十二単の姫君
それはいきなりの咲夜姫の来訪だった。
気がついたら目の前に十二単のお姫様がいた。
彼女の着ている衣装はまったく非の打ち所がない十二単そのものだった。
柄は目の覚めるようなコバルトブルーで、品のいいシンプルな柄が織り込まれていた。
柄まで覚えているのは不可能だったが、ふつうの和服の柄とまったく同じだった。
やがていつのまにか抱き合っていた。
おれも美しい姫君にメロメロになってしまい、無我夢中できつく抱きしめていた。
それもそのはず、姫君の顔は「竹取物語」のかぐや姫そっくりだったのだ。
かぐや姫などだれも見たことないだろうが、それでも〈かぐや姫〉だ!と思うほどの美しさだった。目は切れ長・丸顔・色白で、当時の女性特有の黒く長い髪を垂らしていた。
おれは抱きしめながら姫の大きさに隠れてしまうほどだった。
抱きしめているのに逆に抱きしめられているような感覚になった。
おれは――変な話だが――母親に甘える子供のように、夢中でそのおおきな背中にしがみつきながら、ずっと咲夜姫の鮮やかな青色が映える大きな背中だけ見ていた。
それだけおおきな咲夜姫の中に飲み込まれていたような気がする。
別の日にはたくさんの(十人くらい)女性がいた。
どれも長身でプロポーションがよかったが、肝心の咲夜姫がだれなのかわからなかった。
彼女たちは咲夜姫を守るように取り巻いているような気がした。
だったらあの中心辺りにいるはずだ。
しかし、咲夜姫を見つけ出すことが出来ないので、多少いらいらしてきた。
「お嫁さん――!」他に言葉が見つからなかったので、そう呼んだ。心の中で念じたのだ。

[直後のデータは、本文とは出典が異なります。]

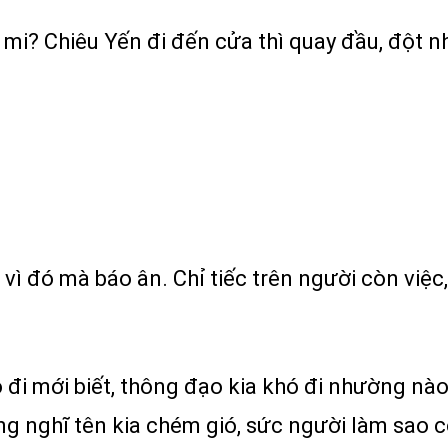
 mi? Chiêu Yến đi đến cửa thì quay đầu, đột nh
ải vì đó mà báo ân. Chỉ tiếc trên người còn vi
ó đi mới biết, thông đạo kia khó đi nhường nà
ng nghĩ tên kia chém gió, sức người làm sao c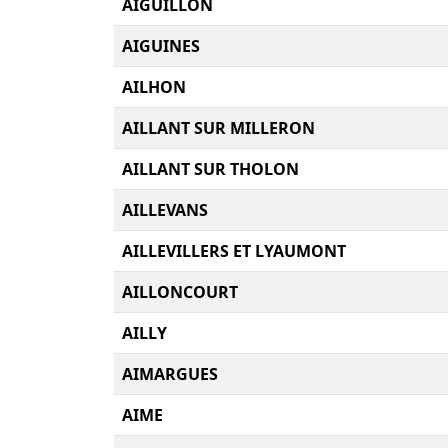
AIGUILLON
AIGUINES
AILHON
AILLANT SUR MILLERON
AILLANT SUR THOLON
AILLEVANS
AILLEVILLERS ET LYAUMONT
AILLONCOURT
AILLY
AIMARGUES
AIME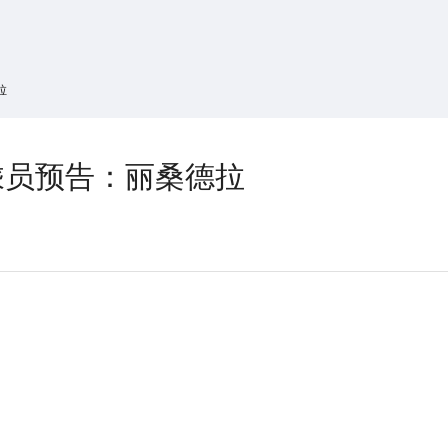
搜索
热搜游戏
拉
乘员预告：丽桑德拉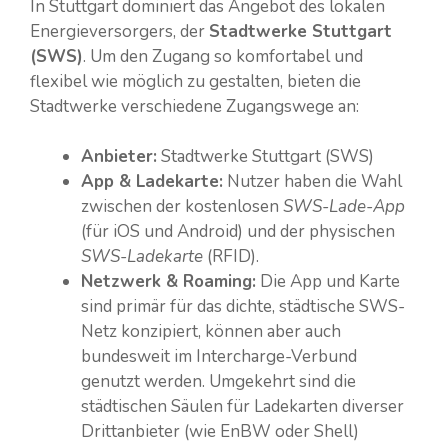
In Stuttgart dominiert das Angebot des lokalen
Energieversorgers, der
Stadtwerke Stuttgart
(SWS)
. Um den Zugang so komfortabel und
flexibel wie möglich zu gestalten, bieten die
Stadtwerke verschiedene Zugangswege an:
Anbieter:
Stadtwerke Stuttgart (SWS)
App & Ladekarte:
Nutzer haben die Wahl
zwischen der kostenlosen
SWS-Lade-App
(für iOS und Android) und der physischen
SWS-Ladekarte
(RFID).
Netzwerk & Roaming:
Die App und Karte
sind primär für das dichte, städtische SWS-
Netz konzipiert, können aber auch
bundesweit im Intercharge-Verbund
genutzt werden. Umgekehrt sind die
städtischen Säulen für Ladekarten diverser
Drittanbieter (wie EnBW oder Shell)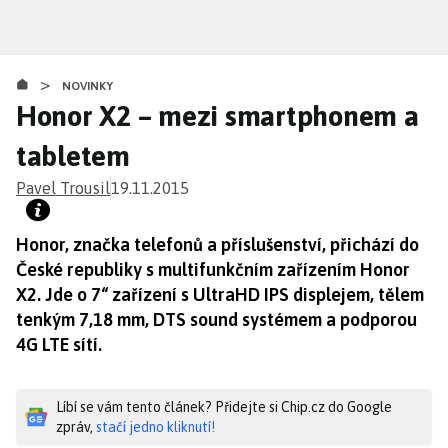
Přejít
k
hlavnímu
>
obsahu
NOVINKY
Honor X2 – mezi smartphonem a
tabletem
Pavel Trousil
19.11.2015
Honor, značka telefonů a příslušenství, přichází do
České republiky s multifunkčním zařízením Honor
X2. Jde o 7“ zařízení s UltraHD IPS displejem, tělem
tenkým 7,18 mm, DTS sound systémem a podporou
4G LTE sítí.
Líbí se vám tento článek? Přidejte si Chip.cz do Google
zpráv,
stačí jedno kliknutí!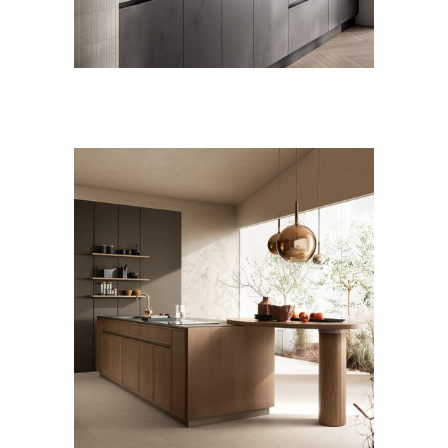
CUCINE
MODERNO
Poetica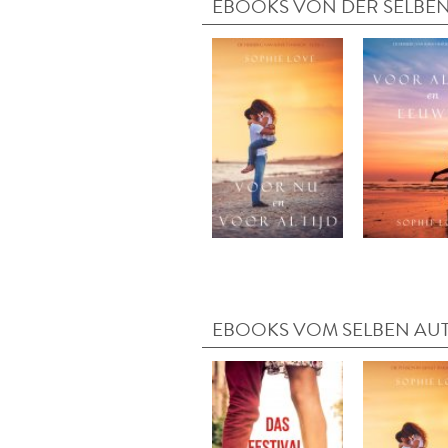
EBOOKS VON DER SELBEN
EBOOKS VOM SELBEN AU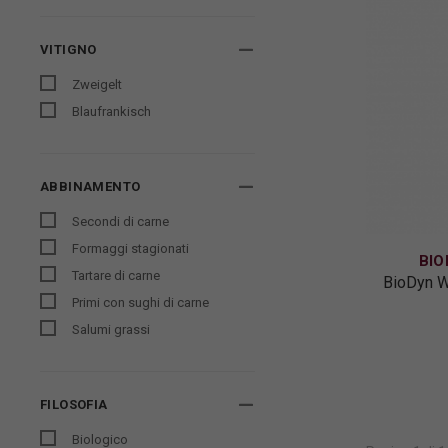
VITIGNO
Zweigelt
Blaufrankisch
ABBINAMENTO
Secondi di carne
Formaggi stagionati
BIO
Tartare di carne
BioDyn W
Primi con sughi di carne
Salumi grassi
FILOSOFIA
Biologico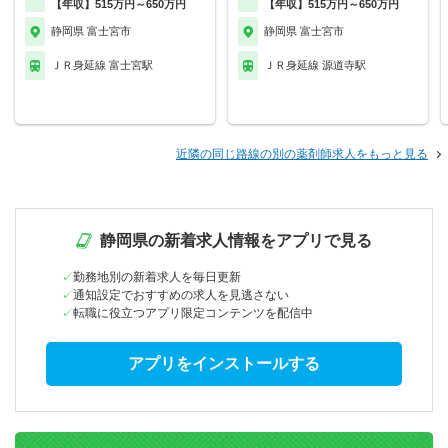
【年収】515万円～650万円
【年収】515万円～650万円
静岡県 富士宮市
静岡県 富士宮市
ＪＲ身延線 富士宮駅
ＪＲ身延線 源道寺駅
近隣の同じ路線の別の薬剤師求人をもっと見る
静岡県の新着求人情報をアプリで見る
勤務地別の新着求人を毎日更新
通知設定でおすすめの求人を見逃さない
転職に役立つアプリ限定コンテンツを配信中
アプリをインストールする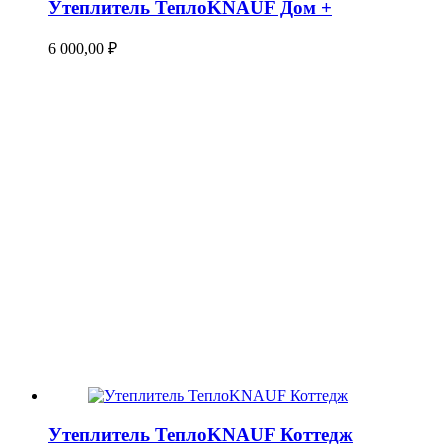
Утеплитель ТеплоKNAUF Дом +
6 000,00
₽
Утеплитель ТеплоKNAUF Коттедж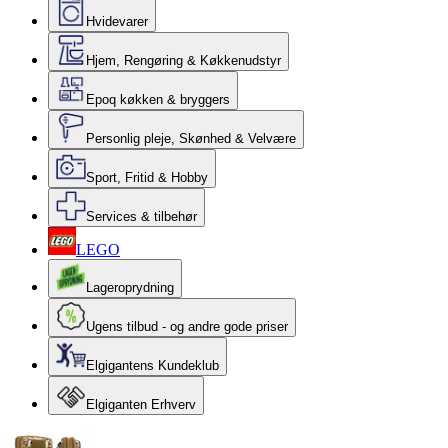
Hvidevarer
Hjem, Rengøring & Køkkenudstyr
Epoq køkken & bryggers
Personlig pleje, Skønhed & Velvære
Sport, Fritid & Hobby
Services & tilbehør
LEGO
Lageroprydning
Ugens tilbud - og andre gode priser
Elgigantens Kundeklub
Elgiganten Erhverv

すると、中から子供が出てきた。身長が半分くらいしかない。小学生といってもいいくらい幼い少女だった。たぶんこれが咲夜姫なのだろう。
そしておれはそのとき咲夜姫と結ばれた。
彼女はなぜかおれを男として認識していて、おれもまた彼女を女と認識していた。
そのとき何があったのかは、ご想像にお任せしよう。
たぶんそれから数日経ってからのことだろう。
そのときおれは次元転換していた。金縛りというよりも、普通に世界が切り替わっているような感じだ。そんなことはすでに日常茶飯事になっている。
いつの間にか、二人の女とバスに浸かっている。洋式のお風呂だ。
女たちは背が高く顔は月並みだ。よくもなく悪くもない。
しかしおれはいつものくせで女の下半身にいたずらした。
女は感情を悟られまいとしてか、平静を装っていた。しかしどうやら困っていてどう対処したらいいかわからないらしい。
まわりは暗がり――遠くのほうでだれかこっちを見ていた。
中隊の人間の背後霊なのではないかと思った。おれたちのやっていることに興味津々らしい。
そして、いつのまにか目が覚めていた。